There was ample parking around the town and since the town is really small, it was super easy to get to the b&b and then leave the small town for our day trips in the area.


----------



## shane (Sep 9, 2011)

Thanks Lourdes..will have a look.


----------



## shane (Sep 24, 2011)

OK finally all done. 

We are staying 4nights in Florence in place called "Florence Old Bridge" and use the train to see Lucca & Pisa. Pick up the car on the fifth day and drive to Castellina in Chianti for 4 nights to explorer the Chianti region & Sienna and will be staying  at "Hotel Colle Etrusco Salivolpi". On the 9th day we drive to San Quirico in Val d'Orcia and will be staying at "Hotel Il Rigo" for 3nights after which we head for Rome for the last 3days our our journey.

With just a few weeks to go we are terribly excited and want to thank Elena & Lourdes for all their time and valuable insights.

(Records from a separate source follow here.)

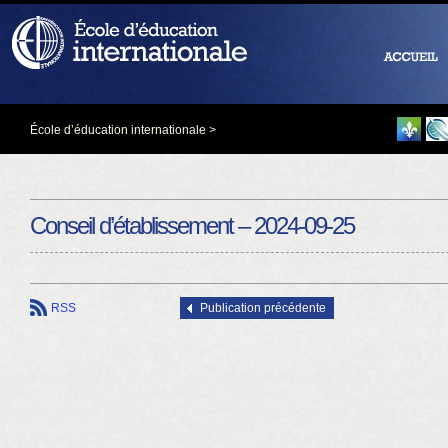
École d’éducation internationale
>
Conseil d’établissement – 2024-09-25
RSS
Publication précédente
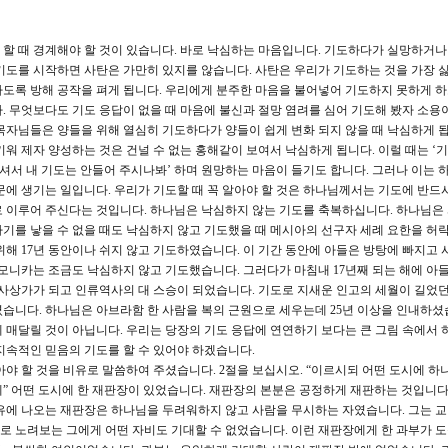
할 때 경계해야 할 것이 있습니다. 바로 낙심하는 마음입니다. 기도하다가 실망하거
기도를 시작하면 사탄은 가만히 있지를 않습니다. 사탄은 우리가 기도하는 것을 가장 
도록 방해 공작을 펴게 됩니다. 우리에게 분주한 마음을 불어넣어 기도하지 못하게 
. 무엇보다도 기도 응답이 없을 때 마음에 불신과 절망 염려를 심어 기도해 봤자 소용
목자님들은 양들을 위해 열심히 기도하다가 양들이 쉽게 변화 되지 않을 때 낙심하게 됩
워 제자 양성하는 것은 건널 수 없는 홍해같이 보여서 낙심하게 됩니다. 이럴 때는 ‘
하셔서 내 기도는 안들어 주시나봐’ 하며 원망하는 마음이 들기도 합니다. 그러나 이는 
문에 생기는 일입니다. 우리가 기도할 때 꼭 알아야 할 것은 하나님께서는 기도에 반드
로 이루어 주신다는 것입니다. 하나님은 낙심하지 않는 기도를 축복하십니다. 하나님은
기를 낳을 수 없을 때도 낙심하지 않고 기도했을 때 메시아의 선구자 세례 요한을 
위해 17년 동안이나 쉬지 않고 기도하였습니다. 이 기간 동안에 아들은 방탕에 빠지고 
 모니카는 조금도 낙심하지 않고 기도했습니다. 그러다가 마침내 17년째 되는 해에 아
 사상가가 되고 인류역사의 대 스승이 되었습니다. 기도로 지새운 인고의 세월이 길었던
습니다. 하나님은 아브라함 한 사람을 복의 근원으로 세우는데 25년 이상을 인내하셨
 매달릴 것이 아닙니다. 우리는 당장의 기도 응답에 연연하기 보다는 큰 그림 속에서 
지속적인 믿음의 기도를 할 수 있어야 하겠습니다.
 할 것을 비유로 말씀하여 주셨습니다. 2절을 보십시오. “이르시되 어떤 도시에 하
” 어떤 도시에 한 재판장이 있었습니다. 재판장의 본분은 공정하게 재판하는 것입니다.
유에 나오는 재판장은 하나님을 두려워하지 않고 사람을 무시하는 자였습니다. 그는 
 노려보는 그에게 어떤 자비도 기대할 수 없었습니다. 이런 재판장에게 한 과부가 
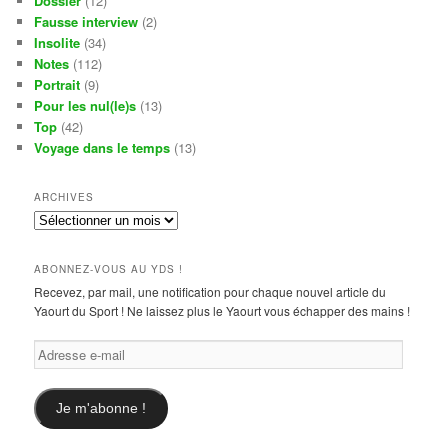
Dossier
(12)
Fausse interview
(2)
Insolite
(34)
Notes
(112)
Portrait
(9)
Pour les nul(le)s
(13)
Top
(42)
Voyage dans le temps
(13)
ARCHIVES
Archives
ABONNEZ-VOUS AU YDS !
Recevez, par mail, une notification pour chaque nouvel article du
Yaourt du Sport ! Ne laissez plus le Yaourt vous échapper des mains !
Adresse
e-
mail
Je m'abonne !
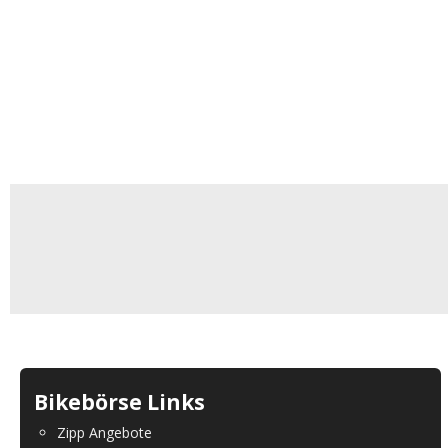
Bikebörse Links
Zipp Angebote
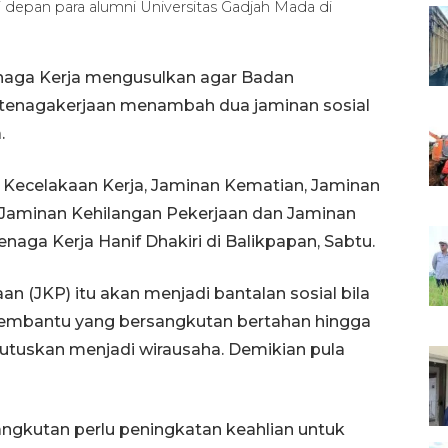
di depan para alumni Universitas Gadjah Mada di
naga Kerja mengusulkan agar Badan
etenagakerjaan menambah dua jaminan sosial
.
 Kecelakaan Kerja, Jaminan Kematian, Jaminan
a Jaminan Kehilangan Pekerjaan dan Jaminan
Tenaga Kerja Hanif Dhakiri di Balikpapan, Sabtu.
n (JKP) itu akan menjadi bantalan sosial bila
membantu yang bersangkutan bertahan hingga
tuskan menjadi wirausaha. Demikian pula
angkutan perlu peningkatan keahlian untuk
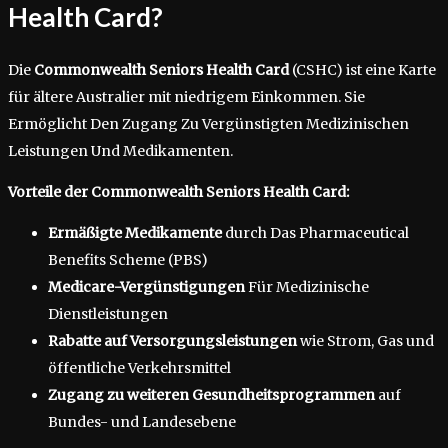
Health Card?
Die
Commonwealth Seniors Health Card
(CSHC) ist eine Karte
für ältere Australier mit niedrigem Einkommen. Sie
Ermöglicht Den Zugang Zu Vergünstigten Medizinischen
Leistungen Und Medikamenten.
Vorteile der Commonwealth Seniors Health Card:
Ermäßigte Medikamente
durch Das Pharmaceutical
Benefits Scheme (PBS)
Medicare-Vergünstigungen
Für Medizinische
Dienstleistungen
Rabatte auf Versorgungsleistungen
wie Strom, Gas und
öffentliche Verkehrsmittel
Zugang zu weiteren Gesundheitsprogrammen
auf
Bundes- und Landesebene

We will be back by the end of Oct and will definitely post an update to share how the trip was...thanks all.


----------



## Lourdes (Sep 24, 2011)

Sounds like a wonderful itinerary, we're very glad we could help you define it! We are sure you'll have lots of fun and enjoy every place you see. Can imagine the excitement as departure gets closer, make sure to pack clothes to dress in layers as it will be a time when days will be nice but evenings cool, some showers always possible. Will love to hear how everything goes!  Have a great flight over


----------



## pearlpacifican (Sep 27, 2011)

Good luck on your trip....


----------



## JMFell (Sep 27, 2011)

We were in Tuscany last Sept and loved it. What we did was just make one location our base a drive to day trips from there. We stayed in Castellina in Chianti, very centrally located and drove to Pisa, Siena and Florence during our stay. It was easy and enjoyable for someone like me who enjoys driving. We are going back next June and planning to do the same thing including staying in the same farmhouse we rented last year. You can also head out from there for short drives to towns like Greve, one of our favorites. If interested we stayed at the farmhouse Poggetto.


----------



## shane (Oct 6, 2011)

pearlpacifican said:


> Good luck on your trip....



Thanks!!!!


----------



## shane (Oct 6, 2011)

JMFell said:


> We were in Tuscany last Sept and loved it. What we did was just make one location our base a drive to day trips from there. We stayed in Castellina in Chianti, very centrally located and drove to Pisa, Siena and Florence during our stay. It was easy and enjoyable for someone like me who enjoys driving. We are going back next June and planning to do the same thing including staying in the same farmhouse we rented last year. You can also head out from there for short drives to towns like Greve, one of our favorites. If interested we stayed at the farmhouse *Poggetto*.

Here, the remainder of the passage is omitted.